Hi!
Even facing the problem to make this mail unreadable I want to answer
all inline. Please, don't complain.
I feel the urgent need to correct at least my last testing results as
your last mail revealed heavy errors of my timing tests and kind-of
opened my eyes.
On 09/18/2002 07:20 AM, Oleg Drokin wrote:
> Hello!
>
> On Tue, Sep 17, 2002 at 07:39:39PM +0200, Manuel Krause wrote:
>
>>>Copy same amount of data from RAM/nowhere to FS.

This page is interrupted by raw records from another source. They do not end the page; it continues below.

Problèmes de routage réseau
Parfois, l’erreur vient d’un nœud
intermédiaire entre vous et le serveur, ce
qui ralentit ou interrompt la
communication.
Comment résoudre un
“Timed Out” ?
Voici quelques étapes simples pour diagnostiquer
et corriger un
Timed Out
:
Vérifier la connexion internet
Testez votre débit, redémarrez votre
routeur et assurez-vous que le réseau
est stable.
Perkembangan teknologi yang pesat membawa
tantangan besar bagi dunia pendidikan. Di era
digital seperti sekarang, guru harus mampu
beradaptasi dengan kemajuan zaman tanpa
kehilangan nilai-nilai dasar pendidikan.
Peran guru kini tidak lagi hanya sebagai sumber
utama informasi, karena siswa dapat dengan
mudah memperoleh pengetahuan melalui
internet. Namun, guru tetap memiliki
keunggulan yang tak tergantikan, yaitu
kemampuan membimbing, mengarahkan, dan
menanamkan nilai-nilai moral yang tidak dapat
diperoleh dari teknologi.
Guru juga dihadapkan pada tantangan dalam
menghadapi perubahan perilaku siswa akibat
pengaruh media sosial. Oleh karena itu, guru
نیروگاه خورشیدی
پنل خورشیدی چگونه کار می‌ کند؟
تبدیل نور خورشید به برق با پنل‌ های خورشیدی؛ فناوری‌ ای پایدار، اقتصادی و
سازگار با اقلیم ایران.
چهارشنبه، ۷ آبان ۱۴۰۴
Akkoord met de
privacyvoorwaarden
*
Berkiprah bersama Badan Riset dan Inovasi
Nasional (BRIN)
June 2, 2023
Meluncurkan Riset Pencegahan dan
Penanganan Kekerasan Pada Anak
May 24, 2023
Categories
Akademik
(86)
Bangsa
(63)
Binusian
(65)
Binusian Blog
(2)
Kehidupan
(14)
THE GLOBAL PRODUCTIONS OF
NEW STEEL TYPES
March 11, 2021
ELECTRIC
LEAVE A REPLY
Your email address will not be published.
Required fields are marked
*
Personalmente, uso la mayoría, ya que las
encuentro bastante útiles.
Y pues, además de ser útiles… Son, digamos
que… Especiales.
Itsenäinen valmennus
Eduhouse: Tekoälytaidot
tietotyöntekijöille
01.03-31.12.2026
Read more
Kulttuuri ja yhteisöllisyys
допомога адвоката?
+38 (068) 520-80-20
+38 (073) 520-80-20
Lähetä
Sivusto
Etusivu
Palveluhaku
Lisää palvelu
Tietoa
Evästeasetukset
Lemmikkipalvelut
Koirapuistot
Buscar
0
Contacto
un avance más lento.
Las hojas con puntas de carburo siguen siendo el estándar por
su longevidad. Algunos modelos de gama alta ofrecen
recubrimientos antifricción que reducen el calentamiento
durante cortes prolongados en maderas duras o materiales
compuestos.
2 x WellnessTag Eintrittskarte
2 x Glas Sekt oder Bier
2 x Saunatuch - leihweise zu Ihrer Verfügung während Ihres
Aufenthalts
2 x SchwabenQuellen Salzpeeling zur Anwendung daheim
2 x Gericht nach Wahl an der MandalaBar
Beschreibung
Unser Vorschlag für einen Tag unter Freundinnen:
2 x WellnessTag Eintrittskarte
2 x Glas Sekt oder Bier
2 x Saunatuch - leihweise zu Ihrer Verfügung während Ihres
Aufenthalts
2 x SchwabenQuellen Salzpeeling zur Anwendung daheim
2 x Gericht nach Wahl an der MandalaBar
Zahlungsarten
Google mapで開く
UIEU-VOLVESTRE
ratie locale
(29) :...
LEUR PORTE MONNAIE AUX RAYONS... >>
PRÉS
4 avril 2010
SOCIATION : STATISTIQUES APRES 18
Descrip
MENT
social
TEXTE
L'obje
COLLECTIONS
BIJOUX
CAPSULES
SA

>>>E.g. make a file with file names and sizes and write a script that
>>>writes this amount of data from /dev/zero with these same names and needed
>>>sizes into FS. (or just use RAMFS as your source if you have not much data
>>>and huge RAM)
>>
>>To be honest, this already exceeds my linux knowledge...
>
> I meant something to this extent:
> You run a script that runs over your filesystem and creates shell script
> that first creates whole dir structure of source dir and then for each file
> creates necessary command to recreate file of the same size:
> e.g for this directory contents:
> green@angband:~/z> ls -lR
[...]
> Result of the work of the script would be:
> mkdir t
> mkdir t/z
> dd if=/dev/zero of=t/z/inode.c bs=69570 count=1
> dd if=/dev/zero of=t/z/stree.c bs=66478 count=1
> dd if=/dev/zero of=t/z/tail_conversion.c bs=10256 count=1
>
> And you can run resulting script in target dir.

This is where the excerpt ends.